=== Provided records ===

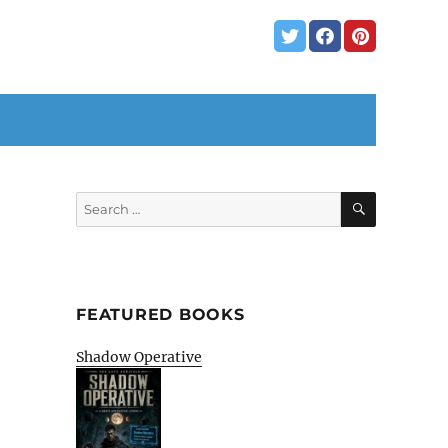
SEARCH
Search
for:
FEATURED BOOKS
Shadow Operative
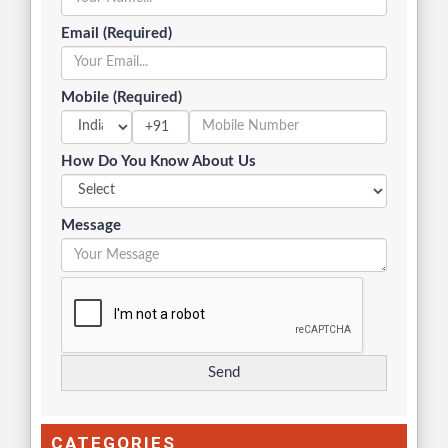
Email (Required)
Mobile (Required)
+91
How Do You Know About Us
Message
CATEGORIES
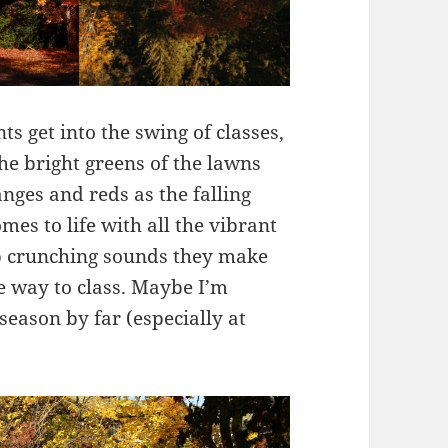
s get into the swing of classes,
he bright greens of the lawns
nges and reds as the falling
es to life with all the vibrant
sp crunching sounds they make
e way to class. Maybe I’m
t season by far (especially at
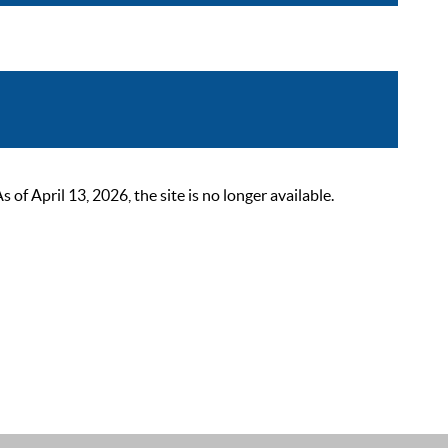
 April 13, 2026, the site is no longer available.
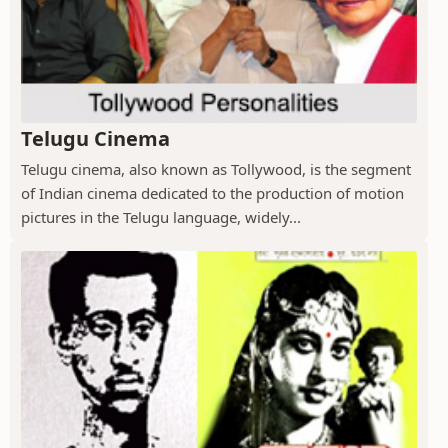
Telugu Cinema
Telugu cinema, also known as Tollywood, is the segment
of Indian cinema dedicated to the production of motion
pictures in the Telugu language, widely...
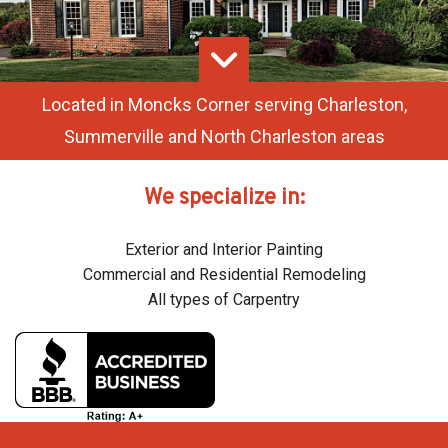
SERVICES
REMODELING
F.A.Q.
Located in Moncks Corner serving Charleston,
Summerville and North Charleston areas
GALLERY
CONTACT
We specialize in:
SERVICE AREAS
Exterior and Interior Painting
Commercial and Residential Remodeling
All types of Carpentry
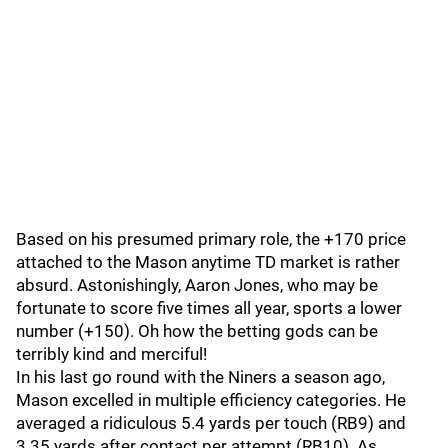
Based on his presumed primary role, the +170 price
attached to the Mason anytime TD market is rather
absurd. Astonishingly, Aaron Jones, who may be
fortunate to score five times all year, sports a lower
number (+150). Oh how the betting gods can be
terribly kind and merciful!
In his last go round with the Niners a season ago,
Mason excelled in multiple efficiency categories. He
averaged a ridiculous 5.4 yards per touch (RB9) and
3.35 yards after contact per attempt (RB10). As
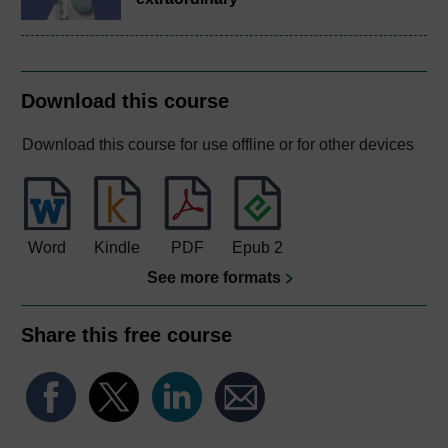
Download this course
Download this course for use offline or for other devices
Word
Kindle
PDF
Epub 2
See more formats
Share this free course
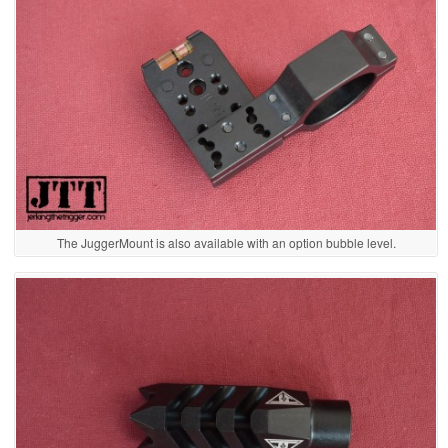
The JuggerMount is also available with an option bubble level.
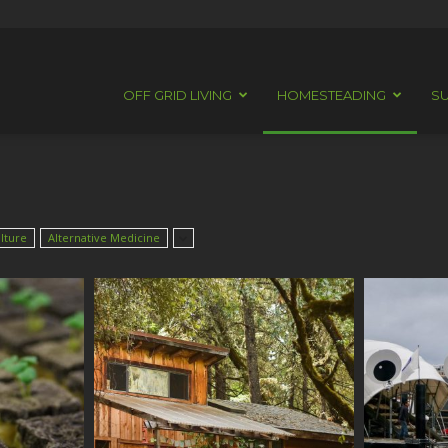
OFF GRID LIVING
HOMESTEADING
SU
lture
Alternative Medicine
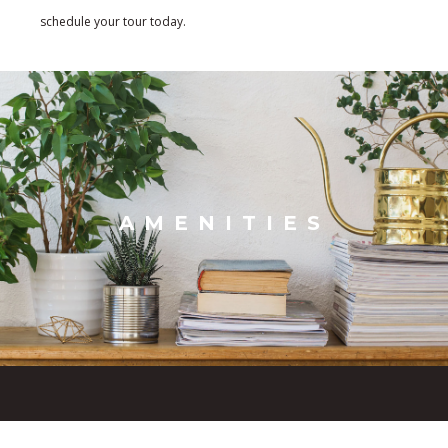
schedule your tour today.
AMENITIES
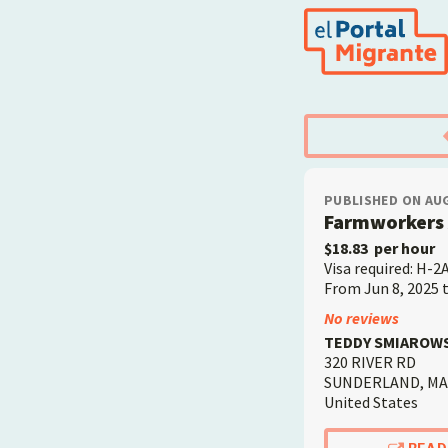
Skip
to
main
content
PUBLISHED ON AUG
Farmworkers 
$18.83
per hour
Visa required: H-2
From Jun 8, 2025 
Employer
No reviews
TEDDY SMIAROWSK
320 RIVER RD
SUNDERLAND
,
MA
United States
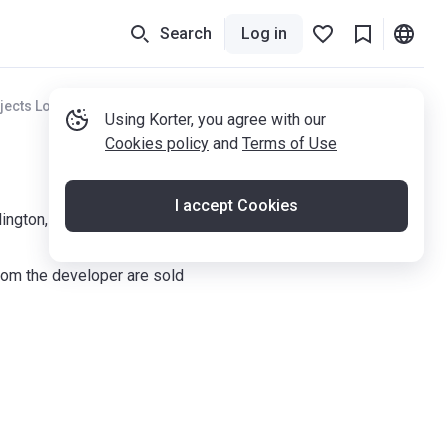
Search
Log in
jects London
Using Korter, you agree with our
Cookies policy
and
Terms of Use
I accept Cookies
ington, N7 0JN
om the developer are sold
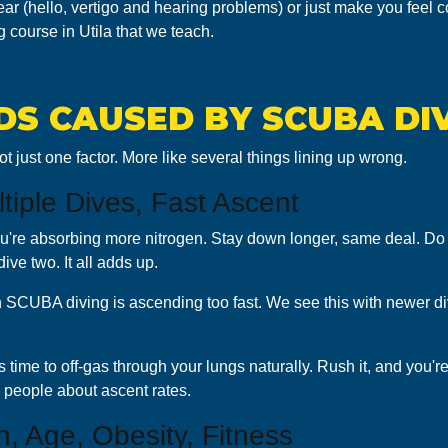
r (hello, vertigo and hearing problems) or just make you feel c
 course in Utila that we teach.
S CAUSED BY SCUBA DI
t just one factor. More like several things lining up wrong.
ltiple Dives, Fast Ascent
ou're absorbing more nitrogen. Stay down longer, same deal. Do 
dive two. It all adds up.
n SCUBA diving is ascending too fast. We see this with newer d
time to off-gas through your lungs naturally. Rush it, and you're
 people about ascent rates.
n, Age, Obesity, Fitness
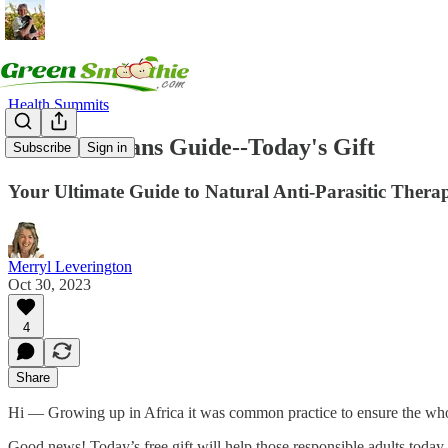
Health Summits
Gut Guardians Guide--Today's Gift
Subscribe
Sign in
Your Ultimate Guide to Natural Anti-Parasitic Therap
Merryl Leverington
Oct 30, 2023
4
Share
Hi — Growing up in Africa it was common practice to ensure the who
Good news! Today’s free gift will help those responsible adults today 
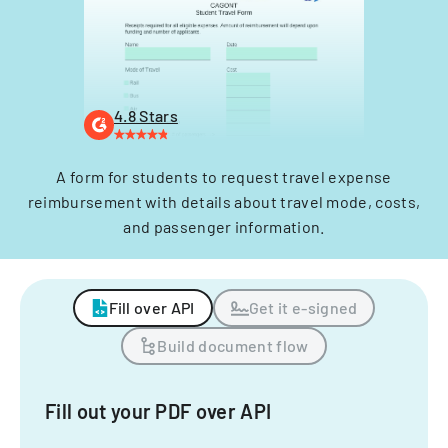
4.8 Stars
A form for students to request travel expense
reimbursement with details about travel mode, costs,
and passenger information.
Fill over API
Get it e-signed
Build document flow
Fill out your PDF over API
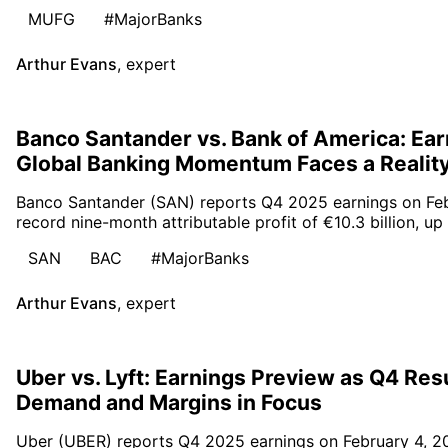
MUFG
#MajorBanks
Arthur Evans
,
expert
Banco Santander vs. Bank of America: Ear
Global Banking Momentum Faces a Realit
Banco Santander (SAN) reports Q4 2025 earnings on Feb
record nine-month attributable profit of €10.3 billion, up
SAN
BAC
#MajorBanks
Arthur Evans
,
expert
Uber vs. Lyft: Earnings Preview as Q4 Res
Demand and Margins in Focus
Uber (UBER) reports Q4 2025 earnings on February 4, 2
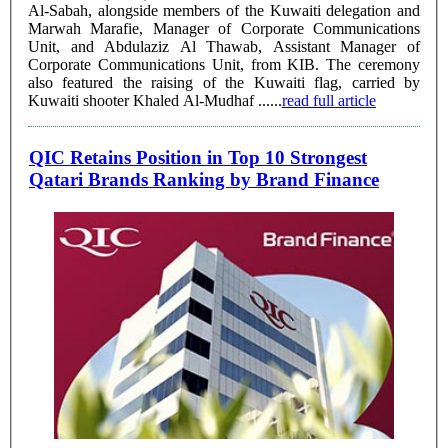
Al-Sabah, alongside members of the Kuwaiti delegation and
Marwah Marafie, Manager of Corporate Communications
Unit, and Abdulaziz Al Thawab, Assistant Manager of
Corporate Communications Unit, from KIB. The ceremony
also featured the raising of the Kuwaiti flag, carried by
Kuwaiti shooter Khaled Al-Mudhaf ......
read full article
QIC Retains Position in Top 10 Strongest
Qatari Brands Ranking by Brand Finance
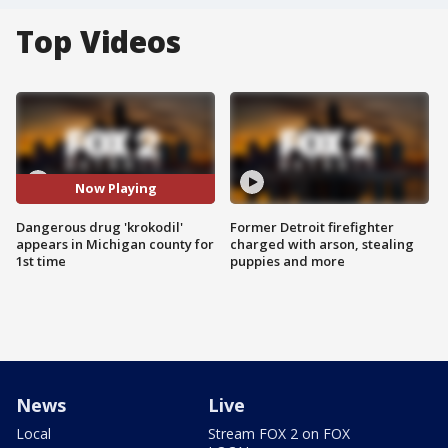
Top Videos
Now Playing
Dangerous drug 'krokodil'
Former Detroit firefighter
appears in Michigan county for
charged with arson, stealing
1st time
puppies and more
News
Live
Local
Stream FOX 2 on FOX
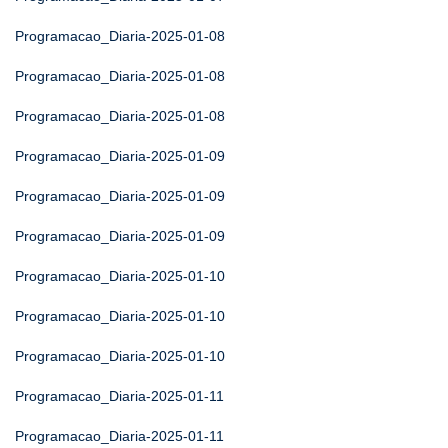
Programacao_Diaria-2025-01-08
Programacao_Diaria-2025-01-08
Programacao_Diaria-2025-01-08
Programacao_Diaria-2025-01-09
Programacao_Diaria-2025-01-09
Programacao_Diaria-2025-01-09
Programacao_Diaria-2025-01-10
Programacao_Diaria-2025-01-10
Programacao_Diaria-2025-01-10
Programacao_Diaria-2025-01-11
Programacao_Diaria-2025-01-11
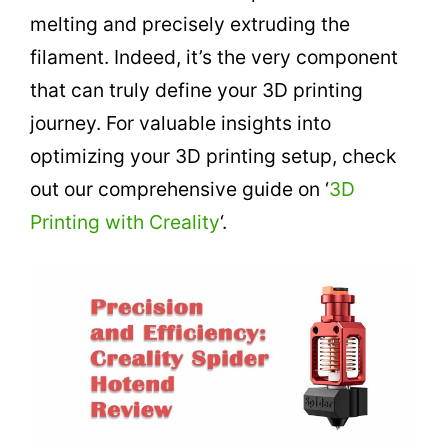
melting and precisely extruding the
filament. Indeed, it’s the very component
that can truly define your 3D printing
journey. For valuable insights into
optimizing your 3D printing setup, check
out our comprehensive guide on ‘
3D
Printing with Creality
‘.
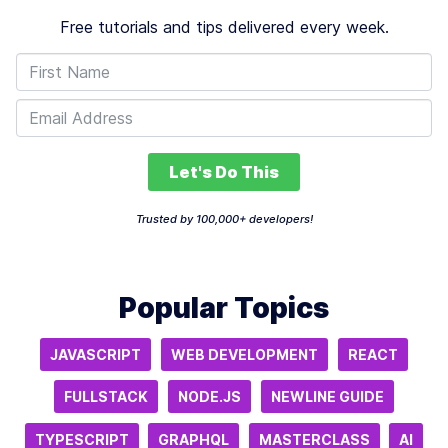
Free tutorials and tips delivered every week.
Let's Do This
Trusted by 100,000+ developers!
Popular Topics
JAVASCRIPT
WEB DEVELOPMENT
REACT
FULLSTACK
NODE.JS
NEWLINE GUIDE
TYPESCRIPT
GRAPHQL
MASTERCLASS
AI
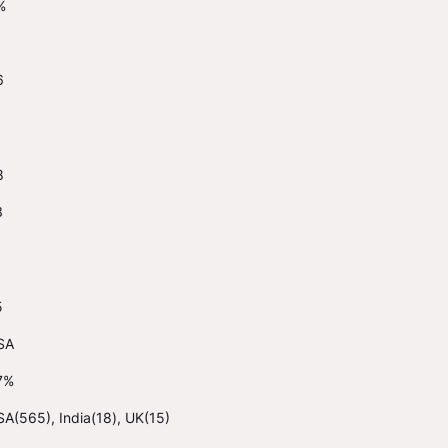
%
6
8
3
5
SA
7%
A(565), India(18), UK(15)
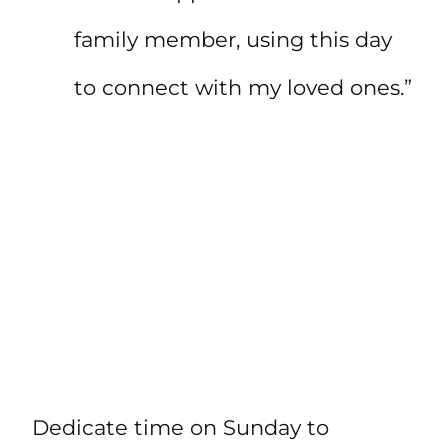
family member, using this day
to connect with my loved ones.”
Dedicate time on Sunday to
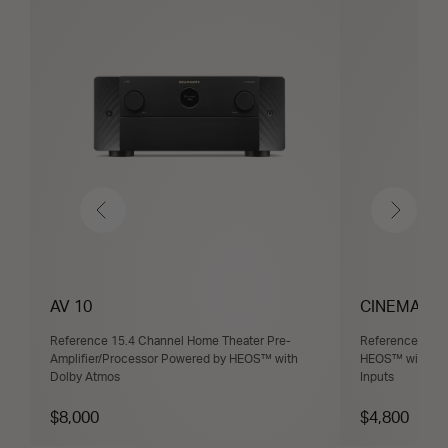
Previous
Next
AV 10
CINEMA 30
Reference 15.4 Channel Home Theater Pre-
Reference 11.4
Amplifier/Processor Powered by HEOS™ with
HEOS™ with Dol
Dolby Atmos
Inputs
$8,000
$4,800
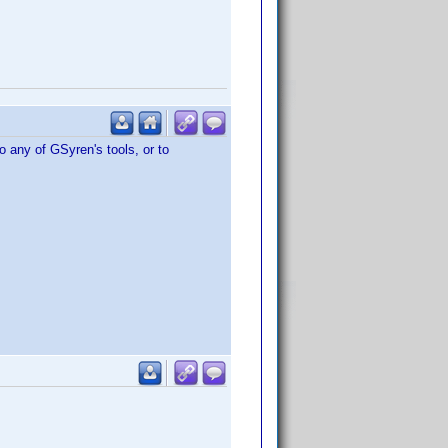
o any of GSyren's tools, or to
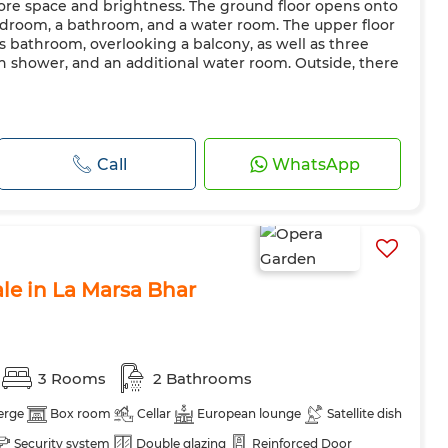
more space and brightness. The ground floor opens onto
bedroom, a bathroom, and a water room. The upper floor
ts bathroom, overlooking a balcony, as well as three
 shower, and an additional water room. Outside, there
Call
WhatsApp
le in La Marsa Bhar
3 Rooms
2 Bathrooms
erge
Box room
Cellar
European lounge
Satellite dish
Security system
Double glazing
Reinforced Door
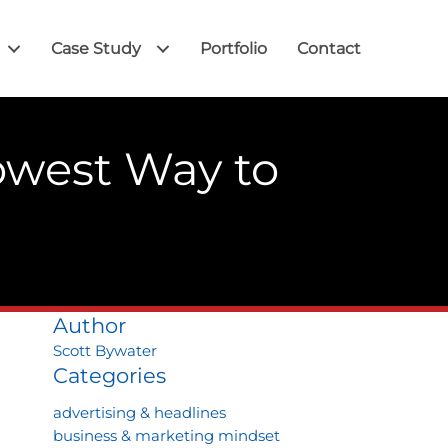
Case Study
Portfolio
Contact
owest Way to
Author
Scott Bywater
Categories
advertising & headlines
business & marketing mindset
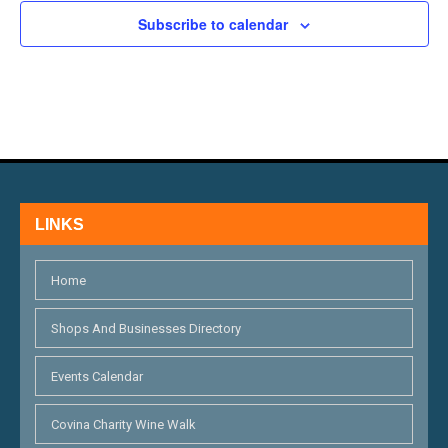
H
E
N
Subscribe to calendar
A
V
N
E
D
N
V
T
I
S
LINKS
E
W
Home
S
Shops And Businesses Directory
N
Events Calendar
A
V
Covina Charity Wine Walk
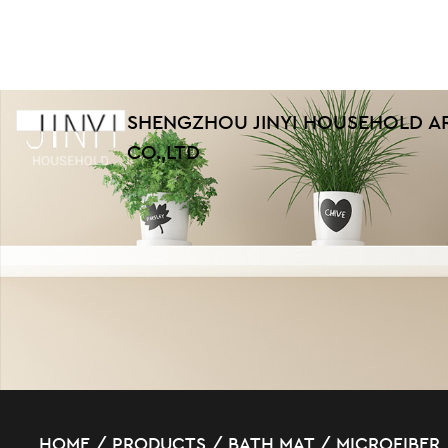
SHENGZHOU JINYI HOUSEHOLD A
CO.,LTD
HOME
/
PRODUCTS
/
BATH MAT
/
MICROFIBER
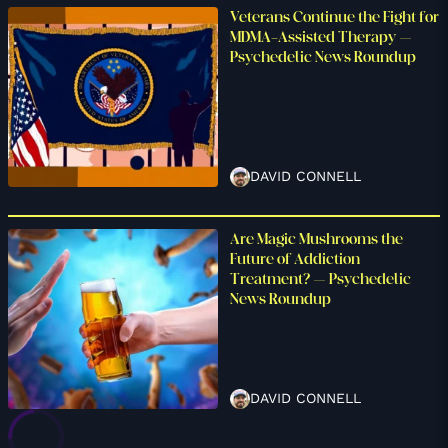
Veterans Continue the Fight for
MDMA-Assisted Therapy –
Psychedelic News Roundup
DAVID CONNELL
Are Magic Mushrooms the
Future of Addiction
Treatment? – Psychedelic
News Roundup
DAVID CONNELL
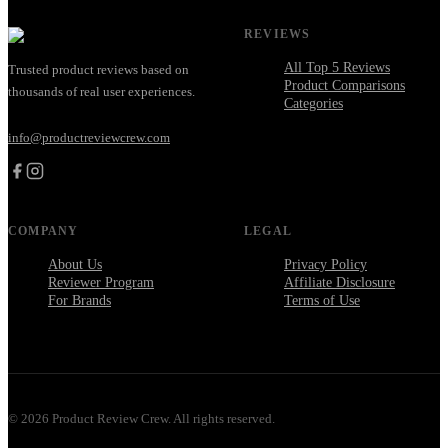
REVIEWS
All Top 5 Reviews
Trusted product reviews based on
Product Comparisons
thousands of real user experiences.
Categories
info@productreviewcrew.com
COMPANY
LEGAL
About Us
Privacy Policy
Reviewer Program
Affiliate Disclosure
For Brands
Terms of Use
©
2026
Product Review Crew. All rights reserved.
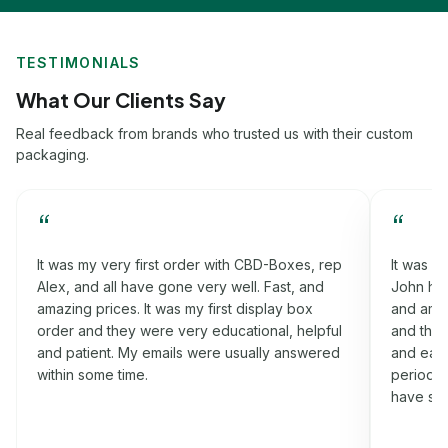
TESTIMONIALS
What Our Clients Say
Real feedback from brands who trusted us with their custom
packaging.
“
“
p
It was my third order with CBD-Boxes, rep
Worki
John had helped me a lot in this process. Fast,
that h
and amazing prices. It was my rigid box order
fast, 
l
and they were very informative, cooperative
order
d
and easy-going. I got my boxes on the time
were v
period which I was promised. Will definitely
nothin
have some more orders for you soon.
idea a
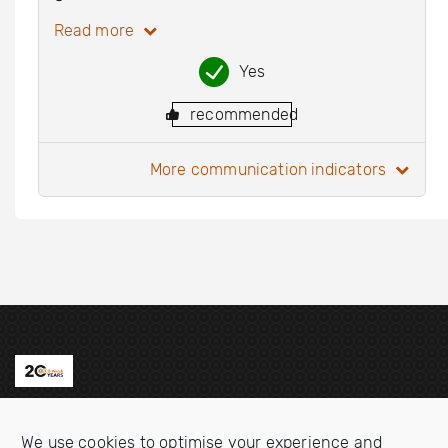
Read more
Yes
recommended
more communication indicators
Contact us
We use cookies to optimise your experience and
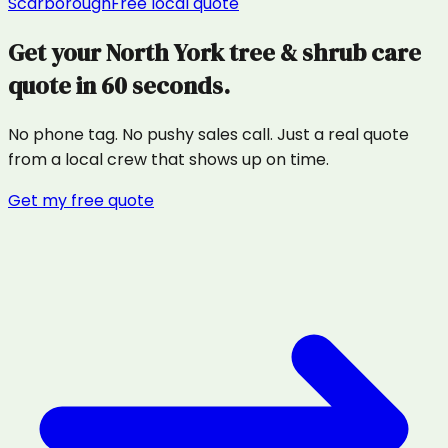
Scarborough
Free local quote
Get your
North York
tree & shrub care
quote in 60 seconds.
No phone tag. No pushy sales call. Just a real quote
from a local crew that shows up on time.
Get my free quote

===

Goal of the exercise: Pull every line containing "longer" out of the records.

Your solution:
 April 13, 2026, the site is no longer available.
ou're absorbing more nitrogen. Stay down longer, same deal. Do 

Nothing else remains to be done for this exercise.